I'll admit that Perdido St. Stn. is more generic SF than the later novels (while I recognize that "Iron Coouncil" is the break-through achievement I still prefer "The Scar," but I'll still go to bat for the first. So, would you like to pick a fight? Let's go.

10/11/2005 11:02:00 PM  
Blogger rilkefan:

Fortunately for me I can't remember PSS very well. Mostly what stands out is a sense of reading some extraordinarily pretentious self-indulgent awful sentences, a feeling of horror at the junk-yard computer cliche, a growing annoyance at the side-tracking of the something-or-other character and then revulsion at the author's use of her, and finally a scornful amusement at the hawk-guy's mawkish story. Clearly Peake was a genius, and less- or (as in this case) much-less-talented writers should not take him as a model. See Michael Moorcock's _Gloriana_ for an honorable failure in the post-Gormenghast mode.

10/12/2005 12:58:00 AM  
Blogger Jackmormon:

I'll admit that the bird-man story was the weakest link in PSS. His interior dialogue suffered the worst purple prose, and the subplot about who gets to judge his guilt didn't really hold me.

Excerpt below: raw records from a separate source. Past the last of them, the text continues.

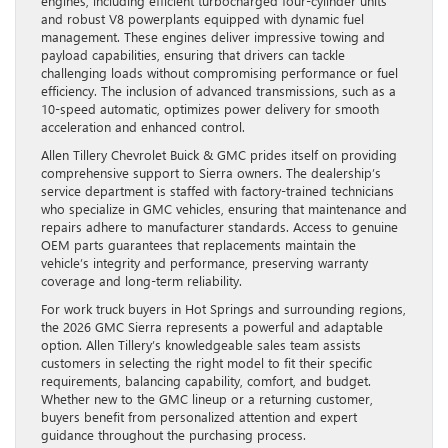
engines, including efficient turbocharged four-cylinder units
and robust V8 powerplants equipped with dynamic fuel
management. These engines deliver impressive towing and
payload capabilities, ensuring that drivers can tackle
challenging loads without compromising performance or fuel
efficiency. The inclusion of advanced transmissions, such as a
10-speed automatic, optimizes power delivery for smooth
acceleration and enhanced control.
Allen Tillery Chevrolet Buick & GMC prides itself on providing
comprehensive support to Sierra owners. The dealership’s
service department is staffed with factory-trained technicians
who specialize in GMC vehicles, ensuring that maintenance and
repairs adhere to manufacturer standards. Access to genuine
OEM parts guarantees that replacements maintain the
vehicle’s integrity and performance, preserving warranty
coverage and long-term reliability.
For work truck buyers in Hot Springs and surrounding regions,
the 2026 GMC Sierra represents a powerful and adaptable
option. Allen Tillery’s knowledgeable sales team assists
customers in selecting the right model to fit their specific
requirements, balancing capability, comfort, and budget.
Whether new to the GMC lineup or a returning customer,
buyers benefit from personalized attention and expert
guidance throughout the purchasing process.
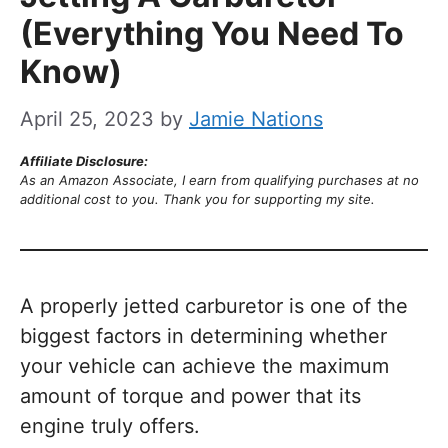
(Everything You Need To
Know)
April 25, 2023
by
Jamie Nations
Affiliate Disclosure:
As an Amazon Associate, I earn from qualifying purchases at no
additional cost to you. Thank you for supporting my site.
A properly jetted carburetor is one of the
biggest factors in determining whether
your vehicle can achieve the maximum
amount of torque and power that its
engine truly offers.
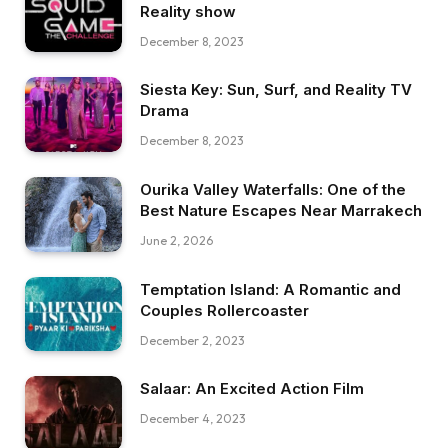
Reality show
December 8, 2023
Siesta Key: Sun, Surf, and Reality TV
Drama
December 8, 2023
Ourika Valley Waterfalls: One of the
Best Nature Escapes Near Marrakech
June 2, 2026
Temptation Island: A Romantic and
Couples Rollercoaster
December 2, 2023
Salaar: An Excited Action Film
December 4, 2023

The treatment of Lin, and especially the plot-twist that just ravages her, is a much trickier proposition. It's just vicious, incommensurate, and that made it interesting to me. Mieville talked to readers appalled by Lin's fate here (scroll down to section 2.2)

What I really enjoy in Mieville's stuff is how he treats his cities as social and economic webs, although that sounds very pretentious as well. Since you obviously didn't like him at all, it's hard to see how to go to bat for him. But really, check out the later novels; The Scar has--to me--a much more compelling protagonist (b/c she's cold, proud, unlovable, and not particularly powerful), and Iron Council is just something else. Check out the Crooked Timber seminar linked to above for more sustained rah-rah-ism. Mieville's gradually been moving away from first-person pseudo-lyricism: a positive development.

I remember reading Gloriana many years ago, but perhaps I should pick it back up since I've no memory of its being particularly much of anything.

10/13/2005 05:22:00 PM  
Blogger rilkefan:

_Gloriana_ is ok - some fine sentences and bright scenes - I meant to draw the contrast. _Gormenghast_ and _Titus Groan_, whatever their frustrations, are (in my view) in another world of quality. My favorite work by Moorcock is _The Warhound and the World's Pain_, a novel that uses Moorcock's erudition and imagination in a richer way.

Anyway, ok, I'll be less closed to the Mieville idea in future.